Supported Plagiarism Languages
| Setting | Description |
|---|
| Supported Languages | All languages supported by Unicode, including English, Spanish, French, Portuguese, Arabic, Russian, German, Greek, Chinese, Japanese, and more. More info. |
| Supported OCR Languages | See full list here. |
| Supported Cross Languages | See full list here. |
| Maximum Document Length | The maximum length allowed is 2000 pages (500K words). |
File Size
| Description | Max Upload File Size |
|---|
HTML files (html, htm, …) | 5 MB |
Text files (txt, csv) and source-code | 3 MB |
Non-Textual Documents (pdf, doc, docx, …) | 50 MB |
Image Types (jpg, png, bmp, …) | 25 MB |
Rate Limit
An account by default has a rate of 10 requests per second. If you still need higher rates, feel free to contact us.

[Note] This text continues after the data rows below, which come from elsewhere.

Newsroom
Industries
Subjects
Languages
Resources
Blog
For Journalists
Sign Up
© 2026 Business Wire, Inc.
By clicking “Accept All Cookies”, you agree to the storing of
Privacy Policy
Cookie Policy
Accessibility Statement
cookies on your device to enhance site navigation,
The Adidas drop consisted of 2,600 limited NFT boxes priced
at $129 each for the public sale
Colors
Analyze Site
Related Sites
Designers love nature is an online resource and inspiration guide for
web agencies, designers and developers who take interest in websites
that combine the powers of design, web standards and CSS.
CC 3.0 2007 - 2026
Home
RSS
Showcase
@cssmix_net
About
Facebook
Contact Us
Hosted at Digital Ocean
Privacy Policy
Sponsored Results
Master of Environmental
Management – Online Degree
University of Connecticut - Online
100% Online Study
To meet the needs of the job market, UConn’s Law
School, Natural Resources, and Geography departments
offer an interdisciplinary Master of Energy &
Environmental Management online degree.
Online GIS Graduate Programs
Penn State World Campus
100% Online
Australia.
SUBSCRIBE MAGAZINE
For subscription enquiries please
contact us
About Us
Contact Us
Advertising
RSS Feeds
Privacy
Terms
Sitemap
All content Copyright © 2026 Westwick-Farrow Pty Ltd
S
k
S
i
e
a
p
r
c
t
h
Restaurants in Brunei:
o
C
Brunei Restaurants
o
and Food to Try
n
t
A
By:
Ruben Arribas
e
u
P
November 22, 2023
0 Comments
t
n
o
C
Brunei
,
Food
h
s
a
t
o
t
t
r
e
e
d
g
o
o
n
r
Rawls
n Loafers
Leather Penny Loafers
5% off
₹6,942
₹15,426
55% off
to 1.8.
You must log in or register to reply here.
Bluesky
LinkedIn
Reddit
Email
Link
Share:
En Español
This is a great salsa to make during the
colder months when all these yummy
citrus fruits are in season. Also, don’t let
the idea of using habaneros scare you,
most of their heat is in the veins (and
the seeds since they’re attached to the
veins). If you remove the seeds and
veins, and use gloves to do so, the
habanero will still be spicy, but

Rate Limit Exceeded, If your host has reached its API limit, you will receive the HTTP error 429 (Too Many Requests) and you will be unable to authenticate with the Copyleaks API for 5 minutes.
Maintenance Periods
When our servers are under maintenance you will receive a 503 HTTP status code. Please wait a full minute and try again.
For more information about the service status - Copyleaks System Status.
Time
| Setting | Value |
|---|
| Time Format | dd/MM/yyyy HH:mm:ss |
| Time Zone | UTC |
| Default HTTP Request Timeout | 110 seconds |
Scan Expiration
Your created scans using the /v3/submit endpoints will be stored in Copyleaks servers for a specific duration of time. You can control the expiration of your scans in your submit request. Make sure you save your data before it expires:
| Type | hours |
|---|
| Max Expiration | 2880 |
| Default Expiration | 2880 |
Frequently asked questions
How does Copyleaks count pages for billing?
A page is defined as up to 250 words. Every 250 words (or portion thereof) counts as one page, so 1-250 words is 1 page, 251-500 words is 2 pages, and so on.
What is the maximum file size I can submit?
It depends on the file type: 50 MB for non-textual documents (PDF, DOC, DOCX), 25 MB for images submitted to OCR, 5 MB for HTML files, and 3 MB for text and source-code files.
What is the maximum document length?
2000 pages, which is approximately 500,000 words.
What is the Copyleaks API rate limit?
10 requests per second by default. Exceeding it returns HTTP 429 (Too Many Requests) and blocks authentication for 5 minutes. Contact Copyleaks if you need a higher rate.
How long are scans stored before they expire?
Scans are stored for 2880 hours (120 days) by default, which is also the maximum. You can set a shorter expiration in the submit request, so save your results before they expire.